Tripwire is a 1989 American film directed by James Lemmo.

It is an action/adventure film about a terrorist and government secret agent personal vendetta that began when a train hijacking goes badly awry and the terrorist's son is accidentally killed. The original music score was composed by Richard Stone. Although Tripwire enjoyed a theatrical release in Europe in 1989, the film was released directly to video and laserdisc on March 21, 1990 in the U.S. by RCA/Columbia and in Canada by Cineplex Odeon. The movie has not been released on DVD and as of December 26, 2009, Sony has not announced any plans to release the movie on DVD.

==Plot==
A band of ruthless international terrorists led by Josef Szabo (David Warner) hijack a speeding railroad train loaded with a full arsenal of powerful military weaponry capable of threatening world peace. The only hero who can stop the terrorists' scheme for world domination is Jack DeForest (Terence Knox). During the battle between good and evil the hero DeForest accidentally kills the son of the Szabo. Seeking revenge Szabo locates DeForest’s family, murders his wife and kidnaps their teenage son thereby turning their fight it into a personal vendetta.

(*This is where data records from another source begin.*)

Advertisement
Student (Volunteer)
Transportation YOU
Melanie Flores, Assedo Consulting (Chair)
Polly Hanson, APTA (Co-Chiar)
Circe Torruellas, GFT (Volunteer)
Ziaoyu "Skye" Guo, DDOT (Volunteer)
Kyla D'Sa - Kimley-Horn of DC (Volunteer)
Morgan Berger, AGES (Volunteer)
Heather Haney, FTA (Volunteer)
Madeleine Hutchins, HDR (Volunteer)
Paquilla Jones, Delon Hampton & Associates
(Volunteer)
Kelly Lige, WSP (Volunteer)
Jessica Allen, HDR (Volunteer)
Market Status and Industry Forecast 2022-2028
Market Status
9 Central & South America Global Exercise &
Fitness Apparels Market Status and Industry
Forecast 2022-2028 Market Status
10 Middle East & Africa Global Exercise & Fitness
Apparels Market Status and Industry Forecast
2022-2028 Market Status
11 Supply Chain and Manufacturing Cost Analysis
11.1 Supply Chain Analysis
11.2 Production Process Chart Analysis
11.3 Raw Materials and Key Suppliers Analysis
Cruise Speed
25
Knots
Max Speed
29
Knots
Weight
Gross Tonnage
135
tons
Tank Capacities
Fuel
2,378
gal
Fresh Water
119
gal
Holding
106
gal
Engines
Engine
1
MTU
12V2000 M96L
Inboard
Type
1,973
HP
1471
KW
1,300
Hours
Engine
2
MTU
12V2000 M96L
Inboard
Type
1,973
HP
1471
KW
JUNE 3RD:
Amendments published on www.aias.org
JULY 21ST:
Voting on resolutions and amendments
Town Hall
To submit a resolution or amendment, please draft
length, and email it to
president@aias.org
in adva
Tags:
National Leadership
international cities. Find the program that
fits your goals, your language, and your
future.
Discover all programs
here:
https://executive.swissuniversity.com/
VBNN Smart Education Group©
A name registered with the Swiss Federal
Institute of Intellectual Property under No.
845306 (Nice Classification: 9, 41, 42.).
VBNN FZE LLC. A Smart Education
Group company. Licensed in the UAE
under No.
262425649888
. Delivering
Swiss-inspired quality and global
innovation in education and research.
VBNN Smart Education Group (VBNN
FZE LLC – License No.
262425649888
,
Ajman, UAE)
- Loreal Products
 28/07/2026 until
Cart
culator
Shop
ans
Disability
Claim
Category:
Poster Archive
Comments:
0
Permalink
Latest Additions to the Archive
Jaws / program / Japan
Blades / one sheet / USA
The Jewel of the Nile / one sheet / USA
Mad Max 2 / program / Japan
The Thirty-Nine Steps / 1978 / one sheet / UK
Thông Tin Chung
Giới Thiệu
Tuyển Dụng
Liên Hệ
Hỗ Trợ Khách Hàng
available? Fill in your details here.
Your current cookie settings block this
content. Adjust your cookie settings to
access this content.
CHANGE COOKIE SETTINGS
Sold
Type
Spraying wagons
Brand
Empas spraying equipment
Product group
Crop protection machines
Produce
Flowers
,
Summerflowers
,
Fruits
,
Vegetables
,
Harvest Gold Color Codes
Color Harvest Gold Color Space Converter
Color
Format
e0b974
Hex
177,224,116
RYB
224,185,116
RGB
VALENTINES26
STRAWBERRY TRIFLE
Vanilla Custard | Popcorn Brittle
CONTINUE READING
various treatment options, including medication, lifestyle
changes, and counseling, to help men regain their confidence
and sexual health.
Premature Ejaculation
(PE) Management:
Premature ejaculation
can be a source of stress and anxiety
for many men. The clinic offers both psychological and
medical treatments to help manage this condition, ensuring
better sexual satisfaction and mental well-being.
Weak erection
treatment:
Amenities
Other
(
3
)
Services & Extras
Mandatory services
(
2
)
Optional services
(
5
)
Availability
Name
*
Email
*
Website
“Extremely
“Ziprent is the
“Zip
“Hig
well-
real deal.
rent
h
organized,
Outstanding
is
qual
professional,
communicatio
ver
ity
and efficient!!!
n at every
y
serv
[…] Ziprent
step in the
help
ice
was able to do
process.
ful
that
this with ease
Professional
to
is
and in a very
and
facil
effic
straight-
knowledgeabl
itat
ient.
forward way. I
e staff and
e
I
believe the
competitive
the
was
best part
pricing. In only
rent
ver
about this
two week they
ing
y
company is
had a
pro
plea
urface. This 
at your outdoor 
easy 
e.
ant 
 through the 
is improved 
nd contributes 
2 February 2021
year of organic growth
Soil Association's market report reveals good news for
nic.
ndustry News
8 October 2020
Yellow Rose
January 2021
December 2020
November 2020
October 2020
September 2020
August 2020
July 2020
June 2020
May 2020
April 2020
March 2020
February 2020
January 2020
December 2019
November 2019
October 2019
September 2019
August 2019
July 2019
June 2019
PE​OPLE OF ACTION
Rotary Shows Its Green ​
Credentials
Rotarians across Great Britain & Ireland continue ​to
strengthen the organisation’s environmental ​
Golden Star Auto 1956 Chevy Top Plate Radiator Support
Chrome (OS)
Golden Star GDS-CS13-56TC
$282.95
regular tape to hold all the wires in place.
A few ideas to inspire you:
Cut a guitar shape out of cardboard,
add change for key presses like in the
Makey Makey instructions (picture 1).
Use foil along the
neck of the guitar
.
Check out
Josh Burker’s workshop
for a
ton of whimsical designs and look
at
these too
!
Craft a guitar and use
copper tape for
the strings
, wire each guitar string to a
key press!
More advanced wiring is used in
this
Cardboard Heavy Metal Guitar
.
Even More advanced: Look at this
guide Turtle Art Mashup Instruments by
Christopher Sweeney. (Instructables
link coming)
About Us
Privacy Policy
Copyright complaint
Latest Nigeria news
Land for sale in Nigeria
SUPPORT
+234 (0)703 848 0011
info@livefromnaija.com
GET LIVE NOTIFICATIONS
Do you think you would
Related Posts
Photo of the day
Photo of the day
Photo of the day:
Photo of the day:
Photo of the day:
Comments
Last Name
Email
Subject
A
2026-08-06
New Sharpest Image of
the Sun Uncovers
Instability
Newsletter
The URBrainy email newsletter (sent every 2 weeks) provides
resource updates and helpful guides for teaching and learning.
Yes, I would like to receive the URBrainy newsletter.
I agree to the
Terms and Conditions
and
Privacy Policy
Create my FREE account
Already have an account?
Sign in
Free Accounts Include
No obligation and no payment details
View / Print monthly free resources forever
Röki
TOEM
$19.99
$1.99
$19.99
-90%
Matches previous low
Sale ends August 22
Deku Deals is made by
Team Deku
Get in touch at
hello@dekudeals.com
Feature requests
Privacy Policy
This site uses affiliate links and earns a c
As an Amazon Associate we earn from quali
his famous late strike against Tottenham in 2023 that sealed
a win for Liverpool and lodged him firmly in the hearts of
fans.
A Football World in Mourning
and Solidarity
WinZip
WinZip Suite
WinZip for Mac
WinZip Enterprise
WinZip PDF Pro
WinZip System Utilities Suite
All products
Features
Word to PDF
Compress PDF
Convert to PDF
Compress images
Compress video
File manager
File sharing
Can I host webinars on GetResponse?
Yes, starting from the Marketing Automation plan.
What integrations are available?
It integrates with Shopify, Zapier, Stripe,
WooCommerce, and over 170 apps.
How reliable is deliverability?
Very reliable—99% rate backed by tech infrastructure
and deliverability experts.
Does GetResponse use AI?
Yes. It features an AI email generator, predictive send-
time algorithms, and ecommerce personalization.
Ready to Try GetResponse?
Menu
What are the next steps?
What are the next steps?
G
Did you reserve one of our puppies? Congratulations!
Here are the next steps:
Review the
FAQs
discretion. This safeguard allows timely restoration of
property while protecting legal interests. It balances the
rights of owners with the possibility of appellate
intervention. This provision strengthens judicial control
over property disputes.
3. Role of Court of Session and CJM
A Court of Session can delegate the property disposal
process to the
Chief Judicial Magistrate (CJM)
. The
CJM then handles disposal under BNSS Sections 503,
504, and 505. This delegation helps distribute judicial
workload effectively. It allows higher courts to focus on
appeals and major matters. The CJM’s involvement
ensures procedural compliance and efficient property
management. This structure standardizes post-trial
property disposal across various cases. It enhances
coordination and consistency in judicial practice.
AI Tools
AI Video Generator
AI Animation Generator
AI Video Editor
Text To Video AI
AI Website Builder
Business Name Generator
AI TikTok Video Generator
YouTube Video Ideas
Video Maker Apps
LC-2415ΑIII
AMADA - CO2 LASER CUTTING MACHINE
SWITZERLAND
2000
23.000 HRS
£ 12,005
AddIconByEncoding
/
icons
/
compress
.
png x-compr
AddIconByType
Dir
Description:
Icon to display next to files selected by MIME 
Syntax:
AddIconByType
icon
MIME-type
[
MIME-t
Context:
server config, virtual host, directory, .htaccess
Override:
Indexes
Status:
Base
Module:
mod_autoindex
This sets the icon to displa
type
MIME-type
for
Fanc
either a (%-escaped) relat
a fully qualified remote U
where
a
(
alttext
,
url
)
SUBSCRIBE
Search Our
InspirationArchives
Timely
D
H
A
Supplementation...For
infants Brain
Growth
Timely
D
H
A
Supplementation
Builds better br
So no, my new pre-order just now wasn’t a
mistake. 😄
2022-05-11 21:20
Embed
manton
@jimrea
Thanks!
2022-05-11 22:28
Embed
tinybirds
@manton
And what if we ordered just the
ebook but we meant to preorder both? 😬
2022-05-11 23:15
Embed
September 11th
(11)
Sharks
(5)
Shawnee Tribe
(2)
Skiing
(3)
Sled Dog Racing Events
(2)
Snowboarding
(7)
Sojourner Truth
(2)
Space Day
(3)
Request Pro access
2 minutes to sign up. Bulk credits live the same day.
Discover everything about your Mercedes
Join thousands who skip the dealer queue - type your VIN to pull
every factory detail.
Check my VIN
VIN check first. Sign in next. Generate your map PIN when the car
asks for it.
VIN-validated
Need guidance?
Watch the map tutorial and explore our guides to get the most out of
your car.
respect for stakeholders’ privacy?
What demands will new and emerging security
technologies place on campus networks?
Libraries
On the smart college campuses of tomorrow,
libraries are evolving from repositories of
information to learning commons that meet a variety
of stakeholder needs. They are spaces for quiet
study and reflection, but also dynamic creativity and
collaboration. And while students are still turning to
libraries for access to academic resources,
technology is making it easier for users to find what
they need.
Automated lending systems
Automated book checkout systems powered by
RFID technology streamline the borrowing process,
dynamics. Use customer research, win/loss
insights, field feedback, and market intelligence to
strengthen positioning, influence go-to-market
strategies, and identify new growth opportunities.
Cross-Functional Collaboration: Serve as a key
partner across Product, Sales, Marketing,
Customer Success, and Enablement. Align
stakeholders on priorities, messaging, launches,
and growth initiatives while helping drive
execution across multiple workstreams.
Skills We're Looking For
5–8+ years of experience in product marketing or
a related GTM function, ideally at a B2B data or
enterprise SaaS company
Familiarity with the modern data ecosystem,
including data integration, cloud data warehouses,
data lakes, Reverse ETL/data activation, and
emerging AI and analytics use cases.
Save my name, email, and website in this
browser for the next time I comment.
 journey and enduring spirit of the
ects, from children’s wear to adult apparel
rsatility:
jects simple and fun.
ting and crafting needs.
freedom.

So, DeForest must fight not only to save the world, but for his only remaining family.

==Cast==
- Terence Knox as Jack DeForest
- David Warner as Josef Szabo
- Meg Foster as Julia
- Yaphet Kotto as Lee Pitt
- Isabella Hofmann as Annie
- Charlotte Lewis as Trudy
- Sy Richardson as "Turbo"
- Andras Jones as Rick DeForest
- Marco Rodriguez as "El Tigre"
- Viggo Mortensen as Hans
- Tommy Chong as Merle Shine
- Richard Stay as Jeff Szabo
- Lou Bonacki as Reese
- Dean Tokuno as Mizoguchi
- Jon Richard Platten as Major Riley

==Production==
Parts of the film were shot in Park City, Utah.